Nessa seara, consta-se que com a entrada em vigor da Lei 12.846/2013, tornou-
se relevante o desenvolvimento dos programas de compliance pelas pessoas jurídicas,
principalmente as que atuam junto ao Poder Público, a fim de serem detectadas,
processadas e solucionadas condutas previstas na lei anticorrupção no âmbito interno da
empresa, providência capaz de amenizar as possíveis sanções, sejam administrativas ou
judiciais decorrentes do comportamento em desconformidade com as norma vigentes para
o seu ramo de atuação.
Nesse diapasão, conforme assevera o artigo 7º, inciso VIII, da Lei Anticorrupção,
com amparo nas orientações da Convenção das Nações Unidas Contra a Corrupção, que
tratou de medidas para prevenir a corrupção e melhorar as normas contábeis e de auditoria
no setor privado, os programas de compliance se constituem em mecanismos e
procedimentos internos de integridade, auditoria, incentivo à denúncia de irregularidades e
a aplicação efetiva de códigos de ética e de conduta no âmbito da pessoa jurídica.

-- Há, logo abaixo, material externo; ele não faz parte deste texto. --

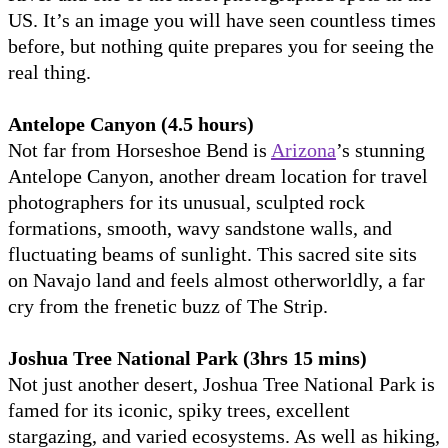
US. It’s an image you will have seen countless times
before, but nothing quite prepares you for seeing the
real thing.
Antelope Canyon (4.5 hours)
Not far from Horseshoe Bend is
Arizona
’s stunning
Antelope Canyon, another dream location for travel
photographers for its unusual, sculpted rock
formations, smooth, wavy sandstone walls, and
fluctuating beams of sunlight. This sacred site sits
on Navajo land and feels almost otherworldly, a far
cry from the frenetic buzz of The Strip.
Joshua Tree National Park (3hrs 15 mins)
Not just another desert, Joshua Tree National Park is
famed for its iconic, spiky trees, excellent
stargazing, and varied ecosystems. As well as hiking,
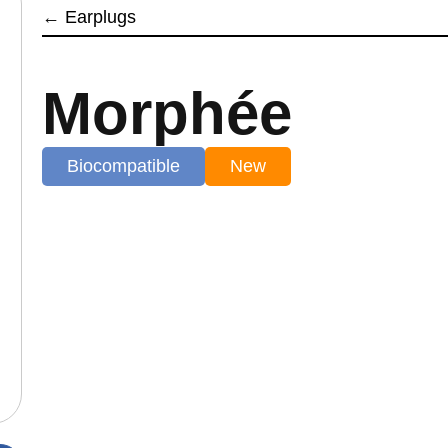
←
Earplugs
Morphée
Biocompatible
New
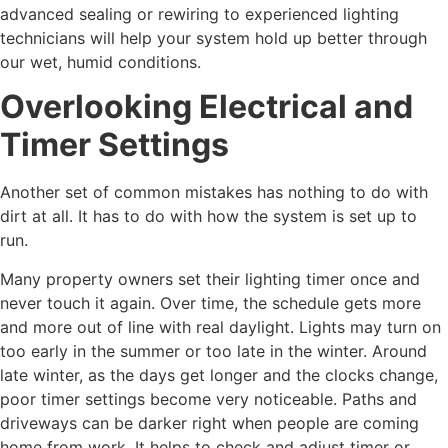
advanced sealing or rewiring to experienced lighting
technicians will help your system hold up better through
our wet, humid conditions.
Overlooking Electrical and
Timer Settings
Another set of common mistakes has nothing to do with
dirt at all. It has to do with how the system is set up to
run.
Many property owners set their lighting timer once and
never touch it again. Over time, the schedule gets more
and more out of line with real daylight. Lights may turn on
too early in the summer or too late in the winter. Around
late winter, as the days get longer and the clocks change,
poor timer settings become very noticeable. Paths and
driveways can be darker right when people are coming
home from work. It helps to check and adjust timer or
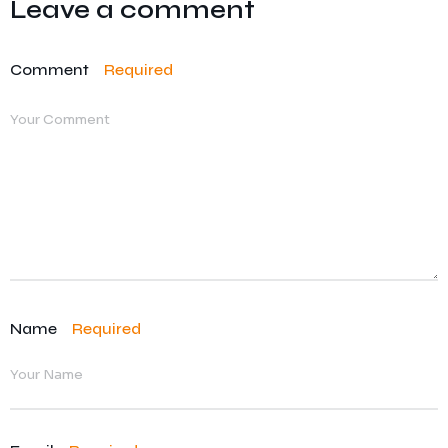
Leave a comment
Comment
Required
Name
Required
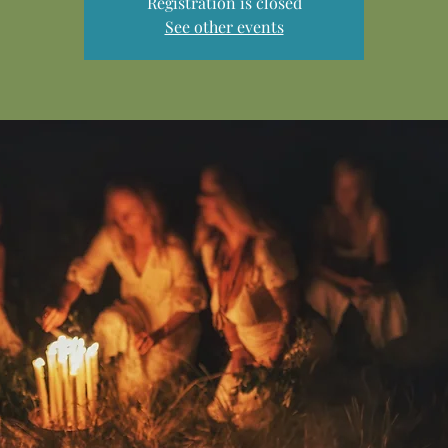
Registration is closed
See other events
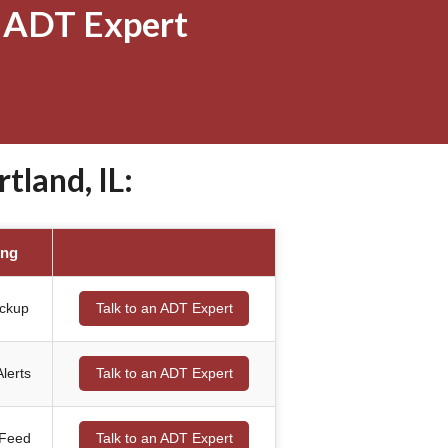
 ADT Expert
land, IL:
ing
ackup
Talk to an ADT Expert
lerts
Talk to an ADT Expert
 Feed
Talk to an ADT Expert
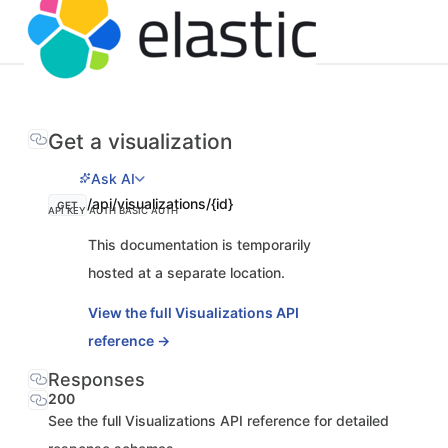
Get a visualization
Ask AI
/api/visualizations/{id}
GET
API KEY AUTH
BASIC AUTH
This documentation is temporarily
hosted at a separate location.
View the full Visualizations API
reference →
Responses
200
See the full Visualizations API reference for detailed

Dessa forma, no seio do ordenamento jurídico brasileiro, a Lei Anticorrupção da
Empresas passou a integrar o conjunto de normas já existentes sobre improbidade
administrativa, de defesa do patrimônio público, de responsabilidade fiscal, transparência
e moralidade que representam também um conjunto de iniciativas definidoras de um
verdadeiro programa de compliance público, na medida em que impõem aos gestores
públicos comportamentos que além de legais, sejam éticos, responsáveis e, notadamente,
transparentes para que os controles internos e externos, aos quais se sujeitam a
Administração Pública, garantam a conformidade de sua atuação em face do interesse
público diante da sua constante integração com a iniciativa privada, resultando num
completo e integrado sistema de controle da integridade público-privada.